Both times, ABC news executives denied any cash-for-conversation deal had been struck. Some skepticism may be in order. In the case of the landslide survivor, ABC insisted, ''We did buy footage. We did not buy an interview.'' But the executive producer of competitor NBC's Dateline said at the time, ''It became very clear that whoever gets the tape gets the interview. No matter how you dress this thing up, you are essentially buying the interview. . . . ''
With Jackson, ABC said it had bartered the commercials for the rights to air videos from Jackson's HIStory album. It was a deal, ABC said, wholly unrelated to the interview--though many wondered why ABC needed to buy videos that MTV regularly runs for free.

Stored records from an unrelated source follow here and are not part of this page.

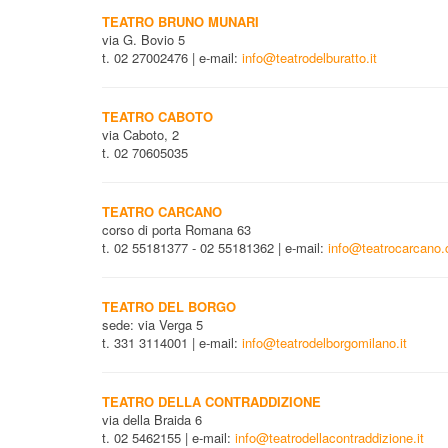
TEATRO BRUNO MUNARI
via G. Bovio 5
t. 02 27002476 | e-mail:
info@teatrodelburatto.it
TEATRO CABOTO
via Caboto, 2
t. 02 70605035
TEATRO CARCANO
corso di porta Romana 63
t. 02 55181377 - 02 55181362 | e-mail:
info@teatrocarcano
TEATRO DEL BORGO
sede: via Verga 5
t. 331 3114001 | e-mail:
info@teatrodelborgomilano.it
TEATRO DELLA CONTRADDIZIONE
via della Braida 6
t. 02 5462155 | e-mail:
info@teatrodellacontraddizione.it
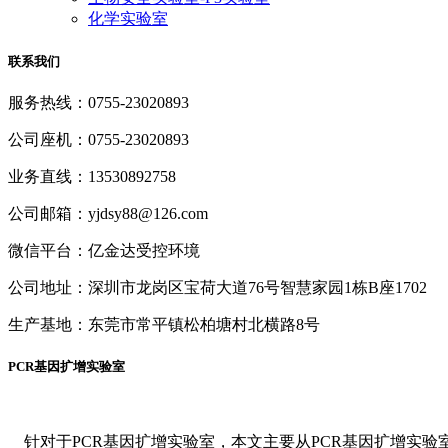
化学实验室
联系我们
服务热线：0755-23020893
公司座机：0755-23020893
业务直线：13530892758
公司邮箱：yjdsy88@126.com
微信平台：亿金达受控环境
公司地址：深圳市龙岗区宝荷大道76号智慧家园1栋B座1702
生产基地：东莞市常平镇松柏塘村北横路8号
PCR基因扩增实验室
针对于PCR基因扩增实验室，本文主要从PCR基因扩增实验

Still, what is perhaps most disturbing is that it is possible to concede the network execs' arguments in both cases without absolving them. After the Jackson barter arrangement became public, Paul Friedman, then executive veep of ABC News, declared himself ''unaware of any deal to run commercials in return for the videos.'' But even as ABC News pursued Jackson ''independently,'' ABC entertainment prez Ted Harbert was negotiating with Jackson manager Sandy Gallin--also the rep for ABC sitcom star Roseanne. As part of wide-ranging discussions of ''TV programs and ideas related to the release of Michael's new album,'' Harbert referred Gallin to ABC News.
In an age when media conglomerates construct deals in which journalists are just corporate players, can journalists simply hold to their side of the divide and declare themselves pure?